What to work on:
Bring together every line in the data that includes "economia".

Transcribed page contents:

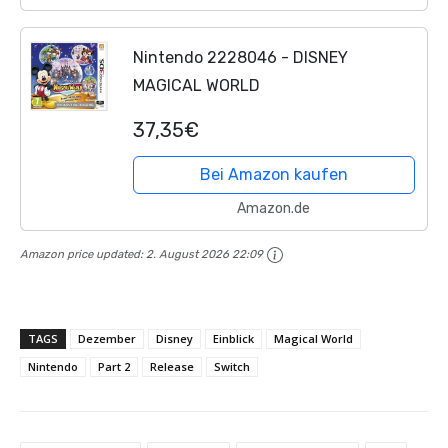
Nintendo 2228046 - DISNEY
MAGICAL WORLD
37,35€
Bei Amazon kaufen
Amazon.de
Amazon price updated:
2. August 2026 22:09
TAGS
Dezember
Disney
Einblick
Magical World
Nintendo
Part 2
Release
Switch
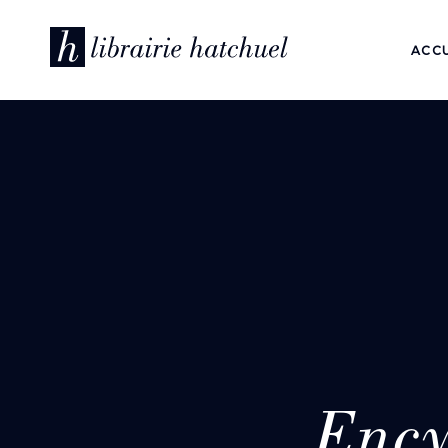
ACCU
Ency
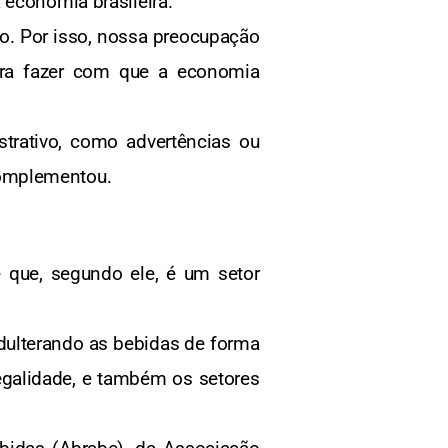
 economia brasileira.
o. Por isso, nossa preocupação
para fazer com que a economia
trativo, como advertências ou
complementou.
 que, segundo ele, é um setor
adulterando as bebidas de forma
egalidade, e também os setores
--
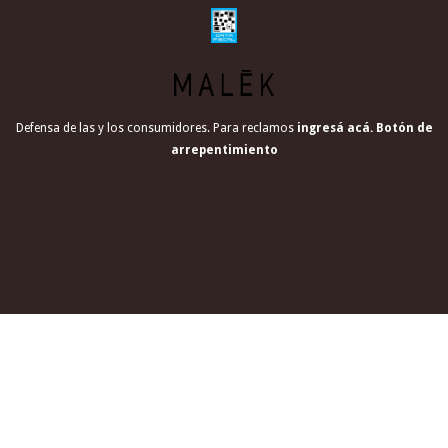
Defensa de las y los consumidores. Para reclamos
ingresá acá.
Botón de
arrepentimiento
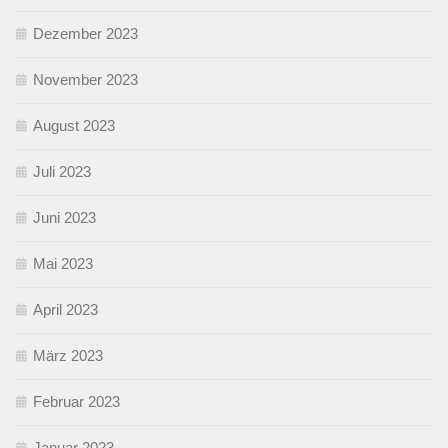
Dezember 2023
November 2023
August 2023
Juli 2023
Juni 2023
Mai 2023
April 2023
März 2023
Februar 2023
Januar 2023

Response:
 economia brasileira.
para fazer com que a economia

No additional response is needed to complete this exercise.